Die Autorin
Katrin FörsterABB / Busch-Jaeger Elektro GmbH
Sonnenlicht braucht dieses Gebäude. Denn damit gewinnt das erste energieautarke Mehrfamilienhaus der Welt die Energie, die seine Bewohner verbrauchen. Dieses Pionierprojekt zeigt, was mit heutiger Technologie möglich ist. Erfolgreich kombinierten die Planer hier bekannte und bereits erprobte nachhaltige Techniken, sodass ein energieautarkes Wohnen auf über 1.000 Quadratmeter Wohnfläche möglich wurde.
Zum Mehrfamilienhaus in Brütten – zwischen Zürich und Winterthur gelegen – gehören neun Wohnungen, die zwischen 80 und 145 Quadratmetern groß sind. Sämtliche Energie, die die Bewohner zum Heizen, Kochen, Waschen, also schlichtweg zum Leben benötigen, wird aus Sonnenlicht gewonnen. Obwohl das Gebäude auf allen Ebenen Energie spart, müssen die Bewohner keine Komforteinbußen hinnehmen. Möglich machen das bewährte Technologien und Systeme der Energiegewinnung und -speicherung sowie Innovationen, die den Energieverbrauch reduzieren. Das Dach und die gesamte Fassade wurden mit Solarmodulen eingekleidet und Busch-Jaeger-Produkte speisen den Strom in das Haus ein.
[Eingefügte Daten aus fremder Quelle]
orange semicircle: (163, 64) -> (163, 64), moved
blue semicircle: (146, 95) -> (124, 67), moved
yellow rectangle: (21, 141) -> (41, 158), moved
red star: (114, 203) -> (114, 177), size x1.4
Im Sommer ist der Energiebedarf der neun Familien für 24 Stunden dank der leistungsstarken Solaranlagen schon nach einer Stunde Sonnenschein gedeckt. Im Keller wandeln hierfür 26 Solarwechselrichter die Gleichspannung aus den Solarmodulen von Dach und Fassade in Wechselspannung um und speisen Strom in das hausinterne Netz ein. Die Solartechnologie ist heute ausgereift genug, um ein freistehendes Gebäude mit ausreichend Energie versorgen zu können. Die Herausforderung mit dem heutigen Stand der Technologie ist, eine leistungsstarke, aber trotzdem preiswerte Art der Energiespeicherung zu finden. Im Gebäude wurden deshalb verschiedene Energiespeicher auf intelligente Weise miteinander kombiniert. Für den Züricher Architekten René Schmidt war es eine große Herausforderung Architektur und Umwelttechnik funktional wohlüberlegt und gestalterisch ansprechend zu vereinen. Dafür haben er und sein Team in allen Bereichen mit Spezialisten und Forschern zusammengearbeitet.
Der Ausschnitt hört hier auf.